The report says the population suffers from three problems – “violence, silence and neglect” – and emphasizes the difficulties faced by those displaced by government troops, guerrillas and paramilitaries.
Teresa Sancristoval, who presented the report alongside fellow Doctors without Borders representative Carmen Martinez, spoke of the “appalling reality” endured by Caqueta’s displaced population.
“On the one hand, people are exposed to the violence perpetrated by the different armed groups, and on the other hand authorities and society fail to provide them with the attention they deserve. The consequences of this situation for mental health include severe psychological suffering that should be addressed by authorities,” Sancristoval said.
Martinez said that the victims of Colombia’s conflict “are so stigmatized that they dare not speak of their suffering” and suffer from a “sense of helplessness” which “prevents their social integration and recognition and sense of belonging,” and stops them from rebuilding their lives.

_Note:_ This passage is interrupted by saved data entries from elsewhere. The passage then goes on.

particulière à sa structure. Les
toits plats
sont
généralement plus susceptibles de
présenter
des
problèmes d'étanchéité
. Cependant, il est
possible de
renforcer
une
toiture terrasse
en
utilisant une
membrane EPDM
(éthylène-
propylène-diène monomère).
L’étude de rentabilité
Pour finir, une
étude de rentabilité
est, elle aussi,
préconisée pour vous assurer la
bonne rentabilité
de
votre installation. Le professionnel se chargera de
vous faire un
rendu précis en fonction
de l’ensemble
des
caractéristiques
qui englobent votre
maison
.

Sancristoval added that the displaced are regarded with suspicion in the places where they settle and consequently become victims for a second time, this time as a result of what Martinez termed “marginalization and social exclusion.”
The report indicates there is a “lack of social integration” in the displaced community which leads to difficulty accessing jobs, housing, education and health, which in turn makes it harder to get over their difficult living conditions.
Matinez said that “domestic violence is also rooted in the conflict,” explaining that mothers’ aggressiveness and neglect towards their children is considered “as something natural.”
The NGO diagnosed several mental health problems in the Caqueta population, including depression, acute stress, traumatic stress and adjustment disorders in those who had been displaced.
Doctors without Borders criticized the Colombian government for failing to address these problems. According to the report, the Andean nation only spends 0.1% of its total budget on mental health problems.
Colombia has the second largest population of internally displaced persons in the world, after Sudan. Latest estimates from the U.N. say forcible displacement affects 3.3 million Colombians, around 7% of the population.